Specifically, we have checked our ~1900 records describing data repositories and found the corresponding records in other registries, namely re3data and SciCrunch. As the FAIRsharing records for these repositories are imported by the OpenAIRE Explore system, the user will see only one record per repository with links to the corresponding record in FAIRsharing and the other registries.

Such links from OpenAIRE Explore to registries, such as FAIRsharing, are important because these registries offer additional information about the repositories. FAIRsharing, in particular, provides unique content by inter-linking repositories to the data and metadata standards they implement, and to the policies (of journals, funders and other organizations) that recommend them. Standards are key to FAIR data, therefore helping users to know and use a repository that implement FAIR-enabling standards is essential!

Here below we shown an example of this de-duplication effort using the Dryad record.

Entry for Dryad in OpenAIRE Explore Portal
Entry for Dryad in re3data
Entry for Dryad in SciCrunch
Entry for Dryad in FAIRsharing

During the mapping process, and in order to discover matches among FAIRsharing and other registries and records already in OpenAIRE Explore, we did the following steps:

  1. Automatically found candidate matches between the elements of both repositories using edit distances over name, URLs and alternative names.
  2. Manually checked non-exact matches with our team of in-house curators.
  3. Automatically updated the FAIRsharing records, using a Ruby scripts.

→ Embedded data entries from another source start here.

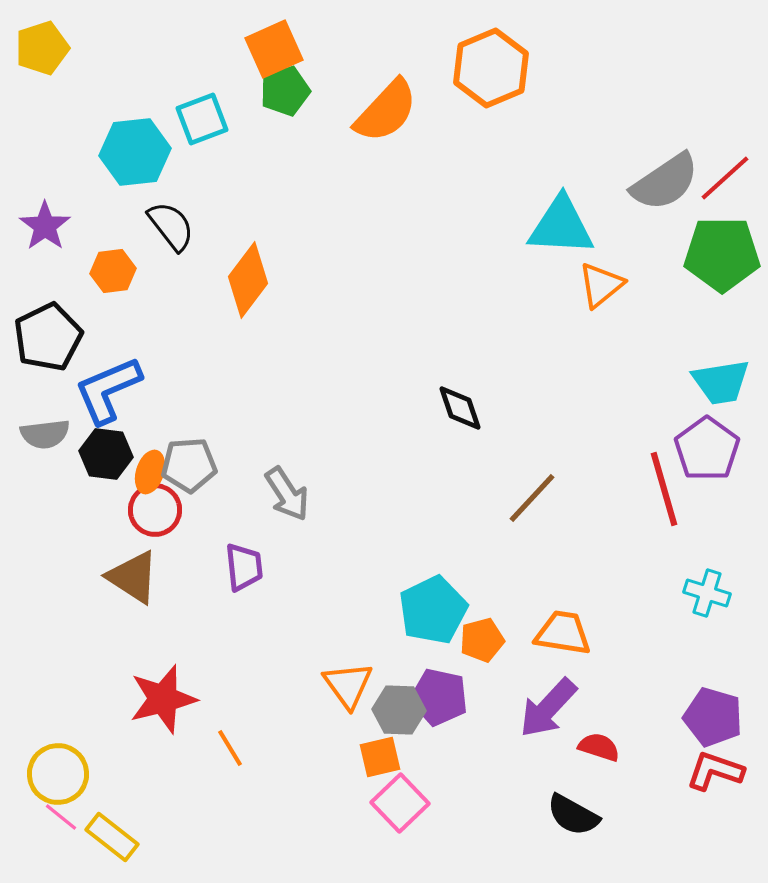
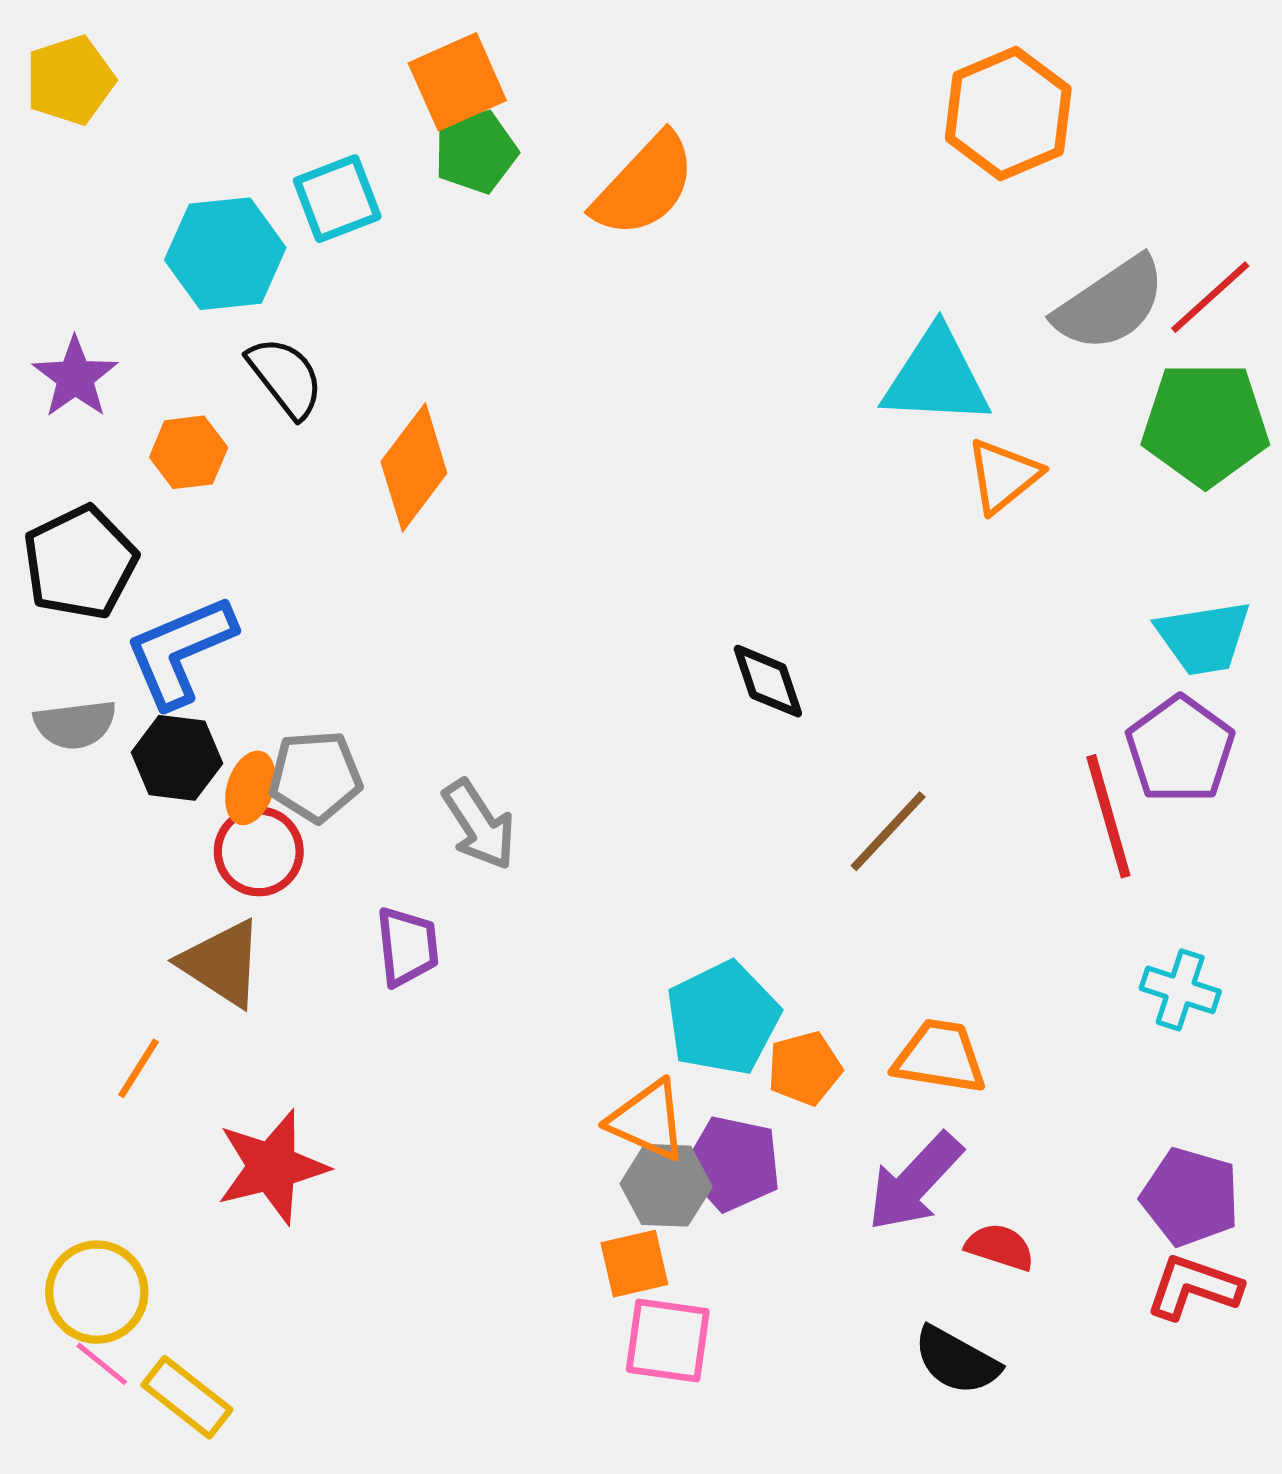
orange hexagon: (491, 68) -> (1008, 113), moved
orange triangle: (348, 685) -> (648, 1120), moved, turned -30
orange line: (230, 748) -> (139, 1068), moved, turned 63
pink square: (400, 803) -> (668, 1340), turned -38

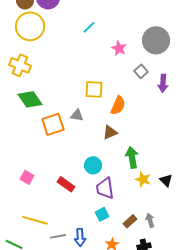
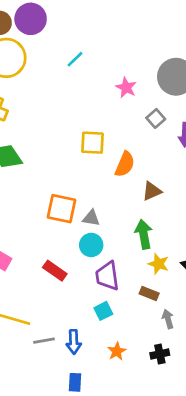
cyan line: (89, 27) -> (75, 59), moved
gray triangle: (77, 115) -> (91, 218), moved
orange square: (53, 124) -> (62, 209), moved, turned 30
brown triangle: (110, 132) -> (152, 191), moved
brown rectangle: (130, 221) -> (149, 293), moved, turned 64

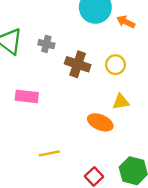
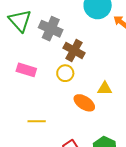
gray cross: (46, 44) -> (51, 29), size x1.6
yellow circle: (115, 65) -> (65, 73), moved

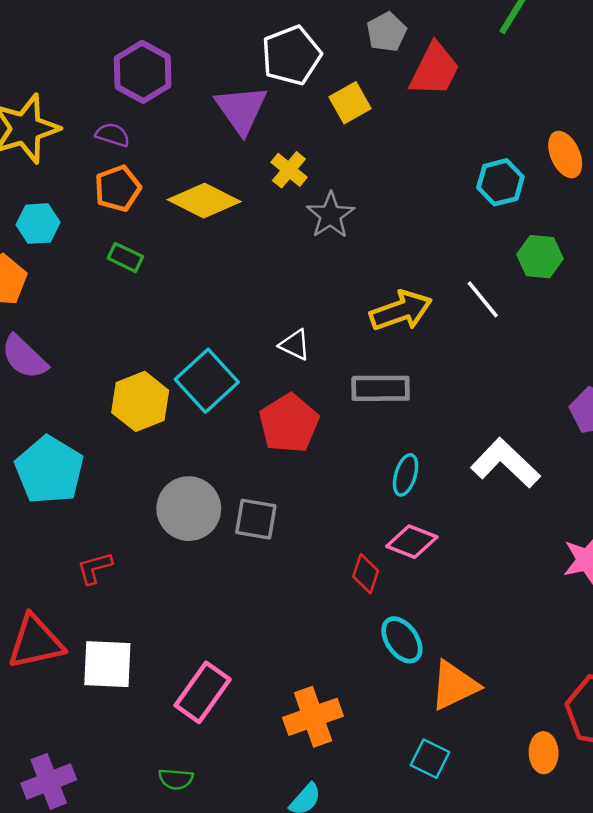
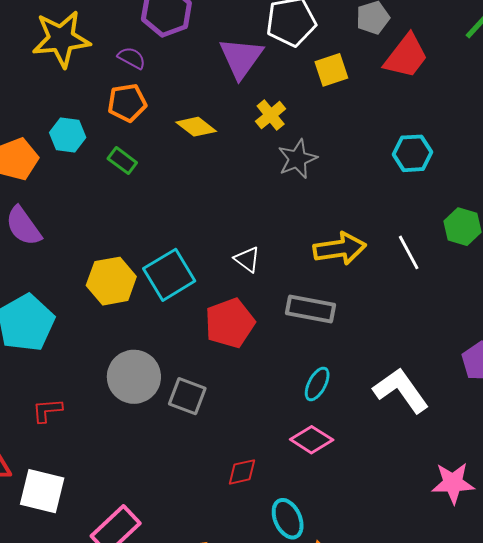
cyan hexagon: (500, 182) -> (413, 153), moved
yellow diamond: (204, 201) -> (196, 127), size x0.7
cyan hexagon: (38, 224) -> (68, 135), moved
red diamond: (366, 574) -> (242, 472), moved, turned 48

Existing links from the other registries were used to help the de-duplication process, but were manually checked because inconsistencies might be present. To perform future automated updates with manual checks at regular intervals, we have also create software tools and protocols.

As result, only about 43% of our records are also present in these other registries, while the rest are unique to FAIRsharing. The coverage of the mapping shows the difference in scope of each of the resources, as well as possible opportunities for future collaboration.

Percentage of matched repositories after the matching process was performed.

This work is represented with the re3data and SciCrunch cross references within each record that is mapped to a different registry.

Details of Dryad page in FAIRsharing, with links to other registries.

This work and the OpenAIRE and FAIRsharing collaboration will also shape activities in EOSC-Future projects, which connects to all EOSC Science Clusters.